• Jim Bolger
Prime Minister

Sir David Beattie, members of the New Zealand Meat Industry Association, ladies and gentlemen.

Thank you for your invitation to address your important conference in the middle of the election campaign.

I will want to reflect on that.

I know that Dr Lockwood Smith is going to speak to you later in the conference and thus I will avoid detailed comment on the subject of improving the marketing of New Zealand meat.

His enthusiasm for meat promotion is such that I suspect he would take serious issue with Saint Paul who wrote, in his letter to the Corinthians:

But meat commendeth us not to God: for neither, if we eat, are we the better; neither, if we eat not, are we the worse.

Heretical stuff.

As you listen to my remarks and the presentation of Dr Smith, remember that we do not just speak as politicians who have flown down from Wellington.

Both of us are farmers who not only have a deep love of the land, but also have a deep and abiding personal interest in what happens to both the meat industry and the rural way of life.

The first point I would make is that it is impossible to divorce rural New Zealand, and the meat industry specifically, from the general economic picture.

After years of hard work, of putting new policies in place, of endlessly explaining the need for change to the electorate at large, we can report that the picture is much more robust today than it has been at any time since the 1950's.

Consider the latest estimates released by Treasury:

1. after growth this year of 2.5 per cent, the economy will expand by 3.7 per cent in 1997/98;

2. after growing 14.3 per cent over six years the economy will grow by a further 13.5 per cent over the next four years;

3. our operating surplus will increase over the next four years to reach $6.4 billion in 1999/2000;

4. our public debt will fall from 32.5 per cent of GDP last year to 23.6 per cent next year; and

5. by the turn of the century it will be halved to just 13.3 per cent of GDP.

What does all of this mean?

It means that all New Zealanders urban and rural alike can look to the future with renewed confidence.

It means that Government revenues will continue to grow in the years ahead and that we will be able to increase spending in key social areas like education and health, as well as further reducing debt and carrying through our tax cuts.

But the questions that concern you are 'what are we doing for the meat industry specifically and the rural community in general?'

First, as far as the industry is concerned, we recognise its outstanding contribution to the nation over many years and we support it.
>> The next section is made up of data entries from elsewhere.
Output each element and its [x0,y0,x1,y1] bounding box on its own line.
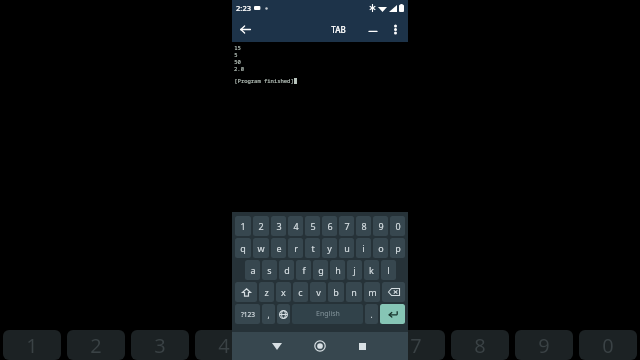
staticText: z [264,286,269,298]
staticText: TAB [331,24,346,35]
button[interactable]: , [262,304,275,324]
button[interactable]: n [346,282,362,302]
button[interactable]: d [279,260,294,280]
button[interactable]: b [328,282,344,302]
staticText: d [284,264,290,276]
staticText: b [333,286,339,298]
button[interactable]: 5 [305,216,320,236]
button[interactable]: English [292,304,363,324]
staticText: t [311,242,315,254]
button[interactable]: u [339,238,354,258]
staticText: q [240,242,246,254]
staticText: 2 [90,332,102,359]
staticText: 50 [234,58,241,65]
staticText: 15 [234,44,241,51]
button[interactable]: 7 [339,216,354,236]
button[interactable]: More options [384,18,406,40]
staticText: a [250,264,256,276]
button[interactable]: f [296,260,311,280]
button[interactable]: TAB [331,24,346,35]
button[interactable]: a [245,260,260,280]
staticText: 7 [344,220,350,232]
button[interactable]: ?123 [235,304,260,324]
staticText: s [267,264,272,276]
button[interactable]: Backspace [382,282,405,302]
button[interactable]: x [276,282,291,302]
staticText: . [370,309,373,320]
staticText: 5 [310,220,316,232]
staticText: 0 [395,220,401,232]
staticText: c [298,286,303,298]
button[interactable]: Minimize [362,18,384,40]
button[interactable]: p [390,238,405,258]
button[interactable]: Hide keyboard [255,332,298,360]
button[interactable]: Recent apps [341,332,384,360]
staticText: 2.0 [234,65,244,72]
staticText: 2:23 [236,3,251,13]
staticText: 4 [293,220,299,232]
button[interactable]: s [262,260,277,280]
staticText: [Program finished] [234,77,294,84]
button[interactable]: Change language [277,304,290,324]
staticText: g [318,264,324,276]
button[interactable]: 1 [235,216,251,236]
staticText: 5 [234,51,238,58]
button[interactable]: Shift [235,282,257,302]
staticText: j [353,264,356,276]
staticText: v [316,286,321,298]
button[interactable]: j [347,260,362,280]
button[interactable]: h [330,260,345,280]
button[interactable]: g [313,260,328,280]
staticText: i [362,242,365,254]
button[interactable]: q [235,238,251,258]
button[interactable]: Enter [380,304,405,324]
staticText: h [335,264,341,276]
button[interactable]: k [364,260,379,280]
button[interactable]: l [381,260,396,280]
button[interactable]: c [293,282,308,302]
button[interactable]: w [253,238,269,258]
button[interactable]: r [288,238,303,258]
staticText: 0 [602,332,614,359]
button[interactable]: 3 [271,216,286,236]
button[interactable]: . [365,304,378,324]
button[interactable]: i [356,238,371,258]
staticText: f [302,264,306,276]
staticText: 8 [474,332,486,359]
staticText: w [257,242,265,254]
button[interactable]: 6 [322,216,337,236]
button[interactable]: o [373,238,388,258]
button[interactable]: 2 [253,216,269,236]
staticText: ?123 [241,310,255,319]
button[interactable]: 4 [288,216,303,236]
button[interactable]: t [305,238,320,258]
button[interactable]: 8 [356,216,371,236]
button[interactable]: y [322,238,337,258]
button[interactable]: Back [232,16,258,42]
staticText: 2 [258,220,264,232]
staticText: e [276,242,282,254]
staticText: 3 [154,332,166,359]
staticText: 1 [240,220,246,232]
staticText: p [395,242,401,254]
button[interactable]: e [271,238,286,258]
staticText: y [327,242,332,254]
staticText: m [368,286,377,298]
staticText: 3 [276,220,282,232]
staticText: 8 [361,220,367,232]
button[interactable]: m [364,282,380,302]
staticText: 7 [410,332,422,359]
staticText: 9 [378,220,384,232]
staticText: r [294,242,298,254]
staticText: English [316,309,340,319]
staticText: o [378,242,384,254]
staticText: 6 [327,220,333,232]
staticText: 1 [26,332,38,359]
button[interactable]: 0 [390,216,405,236]
button[interactable]: v [310,282,326,302]
button[interactable]: Home [298,332,341,360]
button[interactable]: 9 [373,216,388,236]
button[interactable]: z [259,282,274,302]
I am pleased to note and support progress made by the industry in developing a meat industry research strategy.

And the Foundation for Sheep Production Research will provide integrated research into sheep production.

The Government has introduced the Producer Board Acts Reform Bill which will provide a platform for greater cohesion and focus within the industry.

Our aim is to encourage companies to develop more market orientated ways of paying farmers and so improve their returns.

Next, we are committed to the speedy removal of tariffs and their eventual elimination.

We are working particularly hard in Asia to get the access that you need to expand your exports to the world's fastest growing region.

The development of APEC is important in this objective and I thank you for your support.

In this respect our negotiating position is greatly assisted by the fact that our agricultural exports are no longer subsidised.

We are also highly vigilant at our borders to ensure that disease is kept out given the recent UK experience with mad cow disease we'd be crazy if we weren't.

We will spend $20 million in the next three years on hi-tech X-ray machines, expanding the quarantine detector dog programme, and checking on passengers.

And $70 million will be spent over the next five years on the possum control strategy.

It's expensive, but then so too are possums.

We will also ensure speedy decisions on whether or not to introduce Rabbit Calicivirus as soon as the public consultation process is complete.

All of these things along with our social programmes are made possible by a strong economy, and it is our responsibility to ensure that the economy remains strong.

We cannot do that if we were to try and fiddle around with the exchange rate in the hope of producing a short-term lift in export incomes.

This is not to underestimate the problems faced by meat exporters.

Because, according to the New Zealand Meat and Wool Economic Service Yearly Review issued last week sheep and beef farmers face another difficult year.

Again the problem is beef.

It is gratifying that the price received by farmers for lamb is continuing to strengthen with companies confident of paying a minimum of $40 for a 15 kilogram lamb, and considerably more will be paid for heavier lambs suitable for the chill trade.

Despite current difficulties, I have no doubt that the meat industry will not only survive but grow in strength, if you do the right things.

You are already doing many things to improve your efficiency.

I know that productivity has increased greatly over the past decade and that, as a result, processing costs have been cut by around 25 per cent.

I know that you are adding value to sheep meat exports.

That chilled lamb exports increased from 15,378 tonnes to 21,166 tonnes in the year ending June 1996.

And with the GATT Agreement, this shift to chilled exports can continue.

I know that beef exporters are now working hard to diversify away from the United States grinding beef market.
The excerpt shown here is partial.